Woh canteen wala Baccha…

He is a young little thing, not more than 10. I know nothing about him except the fact that he is a helper in the hostel canteen. It’s easy to not even notice him, lost as he is in the multitude of scrawny, barefoot kids running around the shanties of the labour which is out in full force as the construction of the campus continues. I must have seen him a dozen times handing out the dishes ordered by perennially hungry students over the canteen counter. But like I said, you can easily forget the fact that he exists.

But last night, I did manage to acknowledge his humble existence. It was dinner time and I thought that a helping of yogurt might make the tasteless food easier to consume. So I sauntered over to the small canteen nestled in a corner right outside the main mess, and without looking, asked for a cup of yogurt. Or so I thought. Because though a voice answered my query, I couldn’t see anyone. I arched an eyebrow at this divine intervention in my quest for yogurt, but just then, I spotted a pair of big brown eyes staring up at me from the other side of the canteen counter, and a sheepish smile. He was so tiny that he couldn’t even reach the top of the counter without standing on tiptoes, and then too he barely managed! I couldn’t help but smile as I repeated my query. He replied, “Haan didi, dahi hai na!” and padded over to the mini refrigerator in the other corner of the small room. If the counter had been high for him, the topmost shelf of the fridge was nothing short of the Everest summit! I watched in amusement as he stood, then stood on tiptoes and finally began hopping in an attempt to see whether there was any yogurt, though with the typical innocence and bravado of the young, he had declared that what I wanted was very much there. But I also suspect that he has been taught to Never give a direct NO for an answer, as the loss of a customer is a loss of a tiny bit of the revenue the canteen generates. For someone who is still in the single digit bracket of age, and who cannot take anything in life for granted, least of all money, this is nothing short of a big calamity. From where I stood, I could see the neat line on yogurt cups on the shelf, and I said the same to him. Upon hearing me, he stopped hopping and turned to look at me with bewildered eyes that clearly seemed to ask, “But how do I reach there?”. I took in his small frame. Big brown eyes set in a dark-skinned face, a shock of brittle brown hair running in all directions on his head, parched lips, and small limbs seeming all the more thin in a frayed maroon sweater, grey trousers and sandals, all of which had seen better days. But it were his eyes and smile that defined him in my memory. The pure innocence, not yet corrupted by the ways of the world, the easy smile, the expressions of happiness, surprise, bewilderment, confusion and concentration that went through his eyes like the ever-changing colours in a prism…
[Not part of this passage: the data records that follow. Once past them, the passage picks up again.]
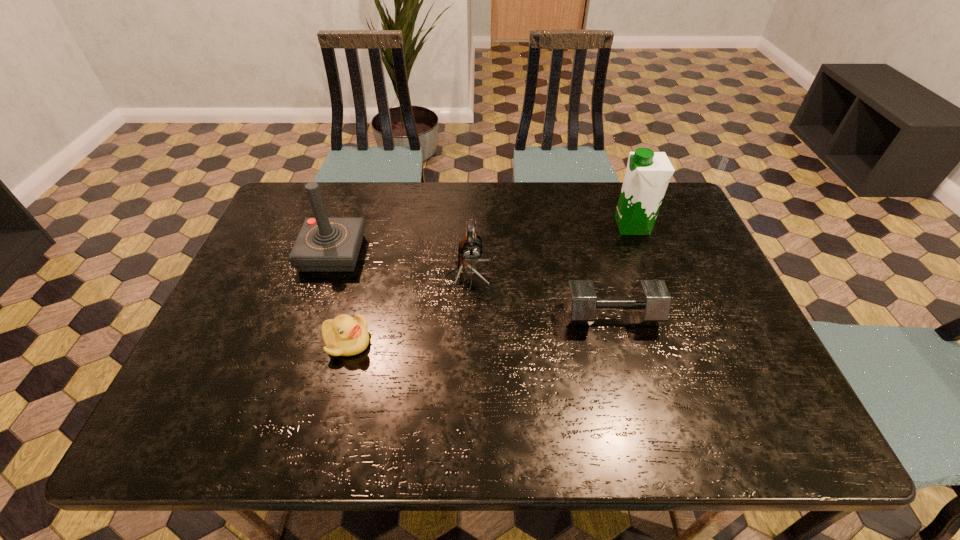 This screenshot has height=540, width=960. I want to click on blank region between the soya milk and the dumbbell, so click(621, 271).

Locate which object is the third closest to the earphone. Please provide its 2D coordinates. Your answer should be formatted as a tuple, i.e. [(x, y)], where the tuple contains the x and y coordinates of a point satisfying the conditions above.

[(323, 244)]

At what (x,y) coordinates should I click in order to perform the action: click on object that is the second nearest to the earphone. Please return your answer as a coordinate pair (x, y). Looking at the image, I should click on (344, 335).

Find the location of a particular element. The height and width of the screenshot is (540, 960). free spot that satisfies the following two spatial constraints: 1. on the front-facing side of the soya milk; 2. on the rectangular base of the joystick is located at coordinates (642, 253).

In order to click on free space that satisfies the following two spatial constraints: 1. on the front-facing side of the soya milk; 2. on the rectangular base of the joystick in this screenshot , I will do coord(642,253).

I want to click on vacant space that satisfies the following two spatial constraints: 1. on the front side of the third object from left to right; 2. on the left side of the dumbbell, so click(467, 316).

This screenshot has width=960, height=540. I want to click on vacant point that satisfies the following two spatial constraints: 1. on the front side of the dumbbell; 2. on the front-facing side of the duckling, so click(617, 342).

I want to click on vacant region that satisfies the following two spatial constraints: 1. on the front-facing side of the soya milk; 2. on the front side of the dumbbell, so click(x=666, y=316).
As he faced his nemesis i.e. the topmost shelf of the fridge, I could see a mix of everything mentioned above reflected in his cute eyes. Luckily for him, the man who runs the canteen came to his rescue and took a cup of yogurt and handed it to him. He again padded back to the counter where I stood, and meekly placed the cup there. I put the money in his tiny brown hands, the harshness of the winter evident in the form of dryness of skin, and he quickly brought back the change. I smiled and thanked him. Again those eyes shone and his lips broke into a merry, happy smile as his smile replied shyly. I took my purchase and headed back to where my friends were sitting in the mess. I tucked into my dinner, but my thoughts were still at the canteen counter.

I see him everyday, doing his chores, running around, getting yelled at by the canteen-man. I see him in his maroon sweater everyday. Tomorrow, I might ask him about his parents. I might ask him where he’s from, I might ask him how he ended up here. I might ask him whether he goes to school. I might even offer to help him with his alphabets and numbers.